Exercise description:
The answer must consist of every line in the data that contains "pulmonares".

START Information

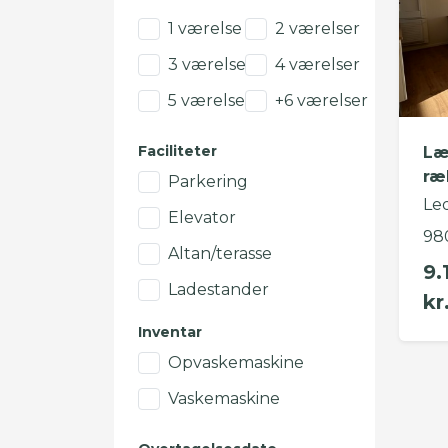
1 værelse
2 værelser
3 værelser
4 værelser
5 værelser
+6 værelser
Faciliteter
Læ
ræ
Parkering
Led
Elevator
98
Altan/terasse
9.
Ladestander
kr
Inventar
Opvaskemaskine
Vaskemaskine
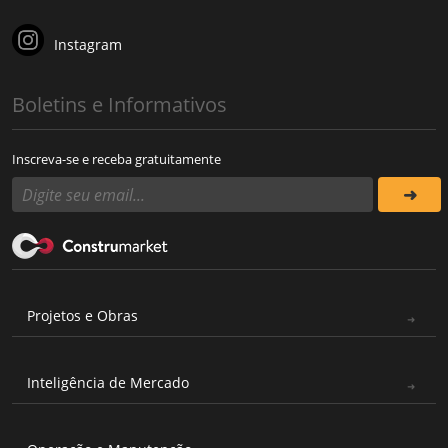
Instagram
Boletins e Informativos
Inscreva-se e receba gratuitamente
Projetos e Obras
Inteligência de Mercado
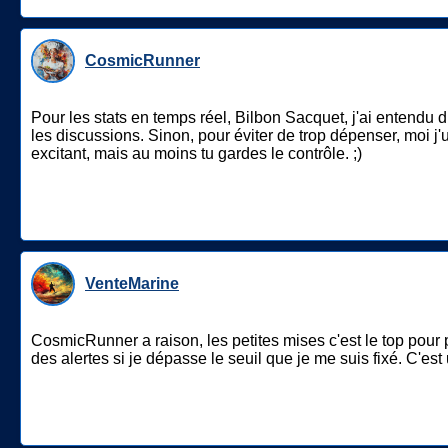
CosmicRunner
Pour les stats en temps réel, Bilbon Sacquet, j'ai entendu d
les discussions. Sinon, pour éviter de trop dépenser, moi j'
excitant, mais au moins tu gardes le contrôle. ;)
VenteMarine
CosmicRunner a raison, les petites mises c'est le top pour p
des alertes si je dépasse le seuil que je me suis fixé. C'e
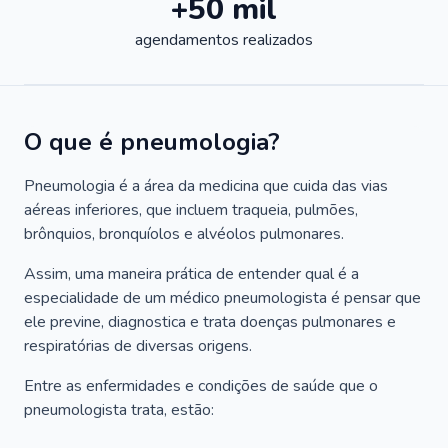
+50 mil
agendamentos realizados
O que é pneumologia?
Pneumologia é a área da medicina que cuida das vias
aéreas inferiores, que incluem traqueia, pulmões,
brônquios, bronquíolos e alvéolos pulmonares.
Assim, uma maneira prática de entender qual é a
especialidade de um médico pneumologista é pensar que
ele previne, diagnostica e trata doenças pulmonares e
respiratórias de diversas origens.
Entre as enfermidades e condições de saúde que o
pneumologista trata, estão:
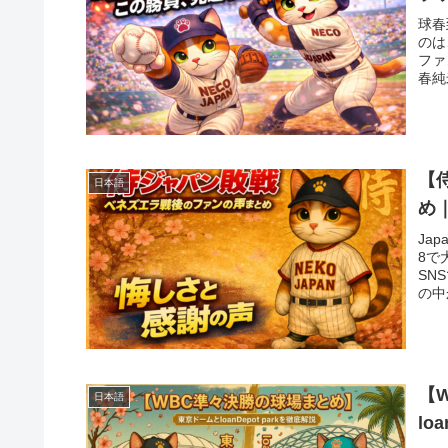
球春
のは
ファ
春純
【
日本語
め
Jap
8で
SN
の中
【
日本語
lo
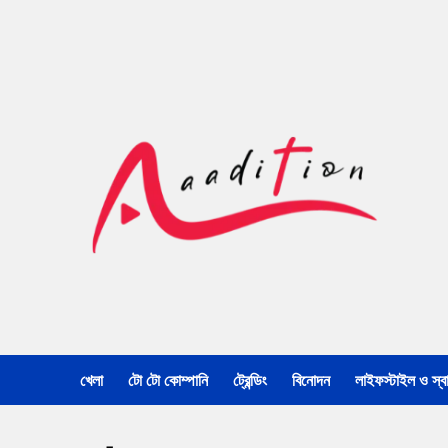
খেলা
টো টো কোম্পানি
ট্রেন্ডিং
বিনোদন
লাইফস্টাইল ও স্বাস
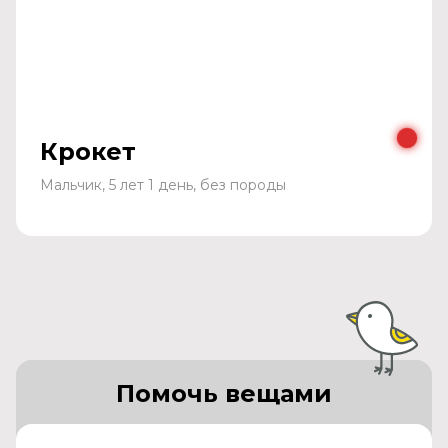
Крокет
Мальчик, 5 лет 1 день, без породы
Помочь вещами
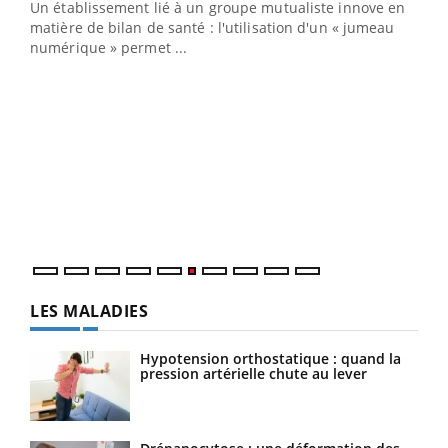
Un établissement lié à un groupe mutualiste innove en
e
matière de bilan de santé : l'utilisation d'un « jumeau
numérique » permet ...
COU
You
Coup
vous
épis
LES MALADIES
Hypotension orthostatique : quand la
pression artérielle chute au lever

END Information
START Information

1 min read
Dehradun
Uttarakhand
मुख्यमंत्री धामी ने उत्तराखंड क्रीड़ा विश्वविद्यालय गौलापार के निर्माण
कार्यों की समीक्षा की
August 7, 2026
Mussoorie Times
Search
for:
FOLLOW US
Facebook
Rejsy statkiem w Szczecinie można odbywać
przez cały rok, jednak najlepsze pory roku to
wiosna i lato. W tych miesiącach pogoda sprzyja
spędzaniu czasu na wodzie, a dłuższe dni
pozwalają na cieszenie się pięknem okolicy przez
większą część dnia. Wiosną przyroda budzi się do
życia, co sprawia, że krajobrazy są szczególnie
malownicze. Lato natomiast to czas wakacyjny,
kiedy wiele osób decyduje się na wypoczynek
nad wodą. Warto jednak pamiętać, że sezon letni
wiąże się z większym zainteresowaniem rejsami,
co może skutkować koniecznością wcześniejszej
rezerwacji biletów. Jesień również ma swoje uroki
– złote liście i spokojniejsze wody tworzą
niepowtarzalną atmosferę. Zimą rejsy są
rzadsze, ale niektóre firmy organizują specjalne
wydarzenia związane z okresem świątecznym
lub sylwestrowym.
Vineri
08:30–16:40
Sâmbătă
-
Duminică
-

END Information

Task response:
brônquios, bronquíolos e alvéolos pulmonares.
ele previne, diagnostica e trata doenças pulmonares e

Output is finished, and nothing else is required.